TDs were told that the café bar would “destroy the family pub”, proliferate drinking, and lead to chaos and crime in every corner of the country.

 “Publican pressure” surged. Fianna Fail mutated from the “republican party” to the “publican party”. Fine Gael hotly attacked the idea. So did Labour and –wait for it – the Greens.

The Dáil was overwhelmingly hostile to my proposal.

Only the Progressive Democrats stood by the café bar idea – eight out of 166 TDs. There was no support elsewhere for the reform. It was shelved.

Of course, the irony is that the “family pub” was facing a far greater, and much stealthier, threat from legislative proposals coming from my FF minister colleagues – in relation to drink-driving and the tobacco ban.

Publicans, faced with dwindling sales and the tax clearance certificates regimes, increasingly sold their licences to be converted into off-licences in supermarkets and filling stations. Naturally,  ”off sales”  rocketed as prices nose-dived. Home-drinking increased and accelerated the decline in the pub trade.

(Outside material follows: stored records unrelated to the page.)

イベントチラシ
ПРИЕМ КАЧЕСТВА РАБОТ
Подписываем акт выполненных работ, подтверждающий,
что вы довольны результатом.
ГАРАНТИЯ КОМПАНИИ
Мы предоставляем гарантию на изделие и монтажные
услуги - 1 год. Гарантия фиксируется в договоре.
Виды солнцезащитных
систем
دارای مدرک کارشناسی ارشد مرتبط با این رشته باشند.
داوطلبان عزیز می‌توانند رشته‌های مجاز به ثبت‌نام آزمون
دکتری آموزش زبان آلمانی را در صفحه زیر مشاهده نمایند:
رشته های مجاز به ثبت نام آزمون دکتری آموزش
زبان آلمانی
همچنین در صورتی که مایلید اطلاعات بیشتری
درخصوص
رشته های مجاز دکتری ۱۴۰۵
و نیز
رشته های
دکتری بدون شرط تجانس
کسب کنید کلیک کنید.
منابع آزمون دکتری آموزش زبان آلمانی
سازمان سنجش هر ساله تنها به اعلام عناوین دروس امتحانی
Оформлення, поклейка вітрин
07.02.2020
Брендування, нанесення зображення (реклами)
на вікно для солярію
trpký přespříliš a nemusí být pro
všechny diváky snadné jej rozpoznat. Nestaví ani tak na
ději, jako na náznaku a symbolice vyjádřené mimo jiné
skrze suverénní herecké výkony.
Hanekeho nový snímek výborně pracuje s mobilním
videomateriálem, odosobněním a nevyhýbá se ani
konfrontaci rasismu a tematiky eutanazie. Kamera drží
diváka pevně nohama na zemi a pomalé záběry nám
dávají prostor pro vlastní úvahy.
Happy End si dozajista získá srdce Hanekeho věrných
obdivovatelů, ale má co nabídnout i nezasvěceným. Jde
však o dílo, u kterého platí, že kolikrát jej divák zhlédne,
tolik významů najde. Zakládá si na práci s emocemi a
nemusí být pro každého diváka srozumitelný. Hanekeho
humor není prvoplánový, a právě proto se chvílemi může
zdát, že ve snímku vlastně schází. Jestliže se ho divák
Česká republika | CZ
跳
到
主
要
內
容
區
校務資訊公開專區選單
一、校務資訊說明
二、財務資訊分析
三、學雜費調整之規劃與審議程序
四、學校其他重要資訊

The licensed trade is now in a sorry state – much of it operated on a part-time basis or managed by bank receivers or faced with closure by the Revenue Commissioners for tax indebtedness.

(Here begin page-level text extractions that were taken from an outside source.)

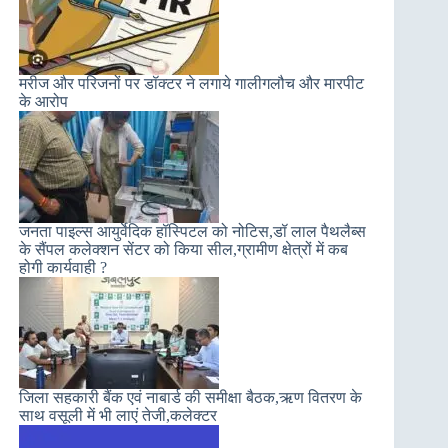
मरीज और परिजनों पर डॉक्टर ने लगाये गालीगलौच और मारपीट
के आरोप
जनता पाइल्स आयुर्वेदिक हॉस्पिटल को नोटिस,डॉ लाल पैथलैब्स
के सैंपल कलेक्शन सेंटर को किया सील,ग्रामीण क्षेत्रों में कब
होगी कार्यवाही ?
जिला सहकारी बैंक एवं नाबार्ड की समीक्षा बैठक,ऋण वितरण के
साथ वसूली में भी लाएं तेजी,कलेक्टर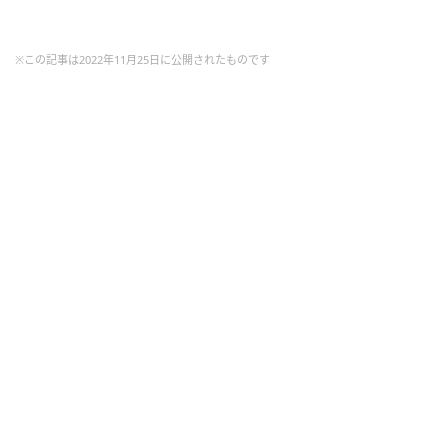
※この記事は2022年11月25日に公開されたものです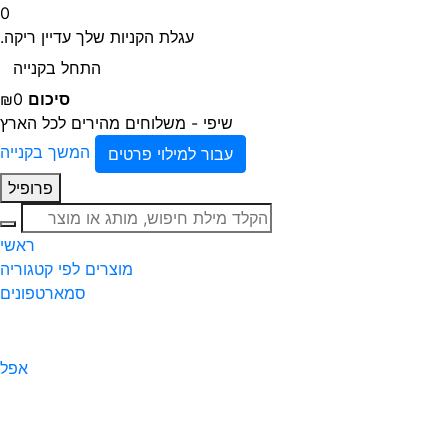
0
עגלת הקניות שלך עדיין ריקה.
התחל בקנייה
סיכום
₪0
שיפי - משלוחים מהירים לכל הארץ
המשך בקנייה
עבור למילוי פרטים
פרופיל
חיפוש
ראשי
מוצרים לפי קטגוריה
סמארטפונים
אפל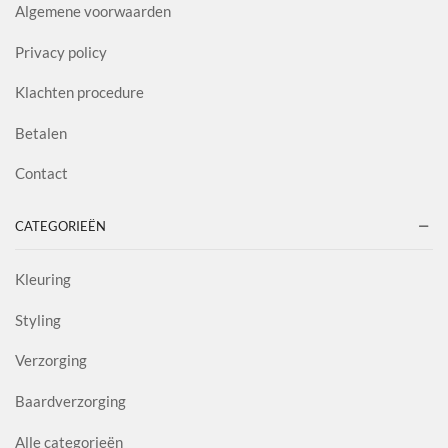
Algemene voorwaarden
Privacy policy
Klachten procedure
Betalen
Contact
CATEGORIEËN
Kleuring
Styling
Verzorging
Baardverzorging
Alle categorieën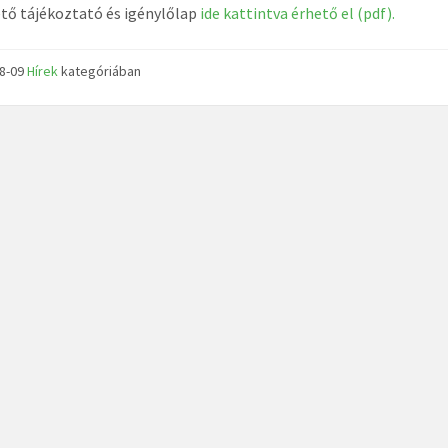
tő tájékoztató és igénylőlap
ide kattintva érhető el (pdf).
08-09
Hírek
kategóriában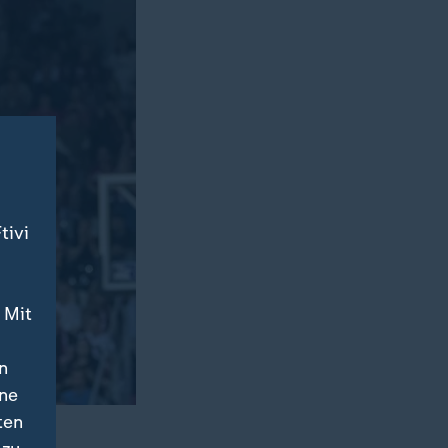
tivi
 Mit
n
ine
ten
ken.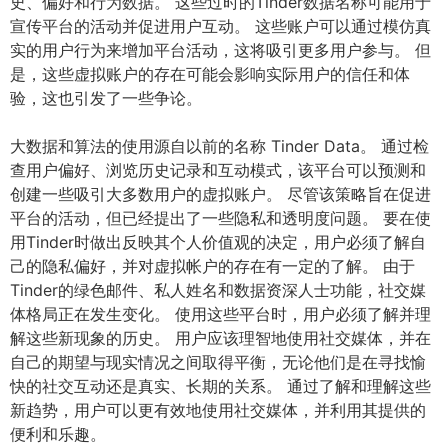
史、偏好和行为数据。 这些过时的Tinder数据名称可能用于
宣传平台的活动并促进用户互动。 这些账户可以通过模仿真
实的用户行为来增加平台活动，这将吸引更多用户参与。 但
是，这些虚拟账户的存在可能会影响实际用户的信任和体
验，这也引发了一些争论。
大数据和算法的使用源自以前的名称 Tinder Data。 通过检
查用户偏好、浏览历史记录和互动模式，该平台可以预测和
创建一些吸引大多数用户的虚拟账户。 尽管该策略旨在促进
平台的活动，但已经提出了一些隐私和透明度问题。 要在使
用Tinder时做出反映其个人价值观的决定，用户必须了解自
己的隐私偏好，并对虚拟帐户的存在有一定的了解。 由于
Tinder的绿色邮件、私人姓名和数据资深人士功能，社交媒
体格局正在发生变化。 使用这些平台时，用户必须了解并理
解这些新现象的历史。 用户应该理智地使用社交媒体，并在
自己的期望与现实情况之间取得平衡，无论他们是在寻找愉
快的社交互动还是真实、长期的关系。 通过了解和理解这些
新趋势，用户可以更有效地使用社交媒体，并利用其提供的
便利和乐趣。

Some pubs have found a survival strategy in food. Some are still groping their way to becoming  – irony of ironies !– café bars.

The once-strong vintners’ lobby is a shadow of its former formidable self. You can get beer much easier in restaurants than previously.

I still believe the café bar idea is a good one and that the massive political opposition to it was misconceived.

A modest proposal – why not now legislate to allow each local authority decide whether or not to allow café bars in its area?

Then we might see whether the people or the politicians were right all along.